Figure 25 Example of reservoir inflow (Qin), outflow (Qout), and storage (Sact) as modelled by the advanced reservoir scheme. In this example the flood season starts the first of June, and ends by the end of December.

Installation

This version can only be installed by downloading it from the SPHY model GitHub repository. A direct link to this release can be found here.

PCRaster

PCRaster 4.1.0 is required for this version of the SPHY model. PCRaster 4.1.0 can be downloaded here.

2.0.4

About

The difference with respect to version 2.0.3 is that this version can be installed via Anaconda or pip.

Installation

Install via Anaconda:

conda install -c WilcoTerink SPHY=2.0.4

or install via pip:

pip install SPHY==2.0.4

PCRaster

PCRaster 4.1.0 is required for this version of the SPHY model. PCRaster 4.1.0 can be downloaded here.

2.0.3

About

Bug fix in the reporting function and in the calculation of snow storage and melt water stored in snow pack.

Installation

This version can only be installed by downloading it from the SPHY model GitHub repository. A direct link to this release can be found here.

PCRaster

PCRaster 4.1.0 is required for this version of the SPHY model. PCRaster 4.1.0 can be downloaded here.

2.0.2

About

Fixed critical error in the calculation of lateral flow. Lateral flow was originally calculated as:

\(\left(rootlat + rootdrain\right) \cdot \left(1-exp^\frac{-1}{rootTT}\right)\)

This resulted in a continuous outflow of lateral flow with small values for \(rootTT\), even if there was no lateral flow generated in the current timestep. This equation has been fixed to:

\(rootlat \cdot \left(1-exp^\frac{-1}{rootTT}\right) + rootdrain \cdot exp\frac{-1}{rootTT}\)

Installation

This version can only be installed by downloading it from the SPHY model GitHub repository.
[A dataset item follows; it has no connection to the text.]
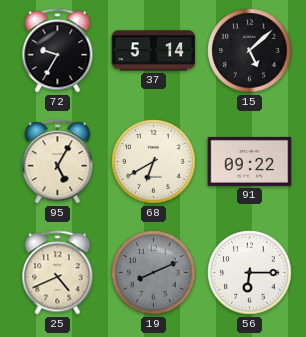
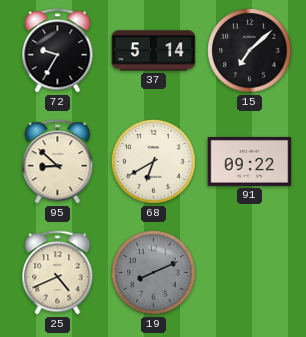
15: 5:08 -> 7:08
95: 5:05 -> 8:52
56: 6:15 -> none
A direct link to this release can be found here.

PCRaster

PCRaster 4.1.0 is required for this version of the SPHY model. PCRaster 4.1.0 can be downloaded here.

2.0.1

About

There was an error in the calculation of the fractional rain. In version 2.0.0 the fractional rain was calculated by multiplying the rain with the rain fraction. This has been fixed by multiplying the rain with \(\left(1-glacfrac\right)\).

Installation

This version can only be installed by downloading it from the SPHY model GitHub repository. A direct link to this release can be found here.

PCRaster

PCRaster 4.1.0 is required for this version of the SPHY model. PCRaster 4.1.0 can be downloaded here.

2.0.0

About

SPHY version 2.0.0 [31] is the first offical release of the SPHY model, and was published in Geoscientific Model Development. All model concepts and processes are described in this PDF.

Installation

This version can only be installed by downloading it from the SPHY model GitHub repository. A direct link to this release can be found here.

PCRaster

PCRaster 4.1.0 is required for this version of the SPHY model. PCRaster 4.1.0 can be downloaded here.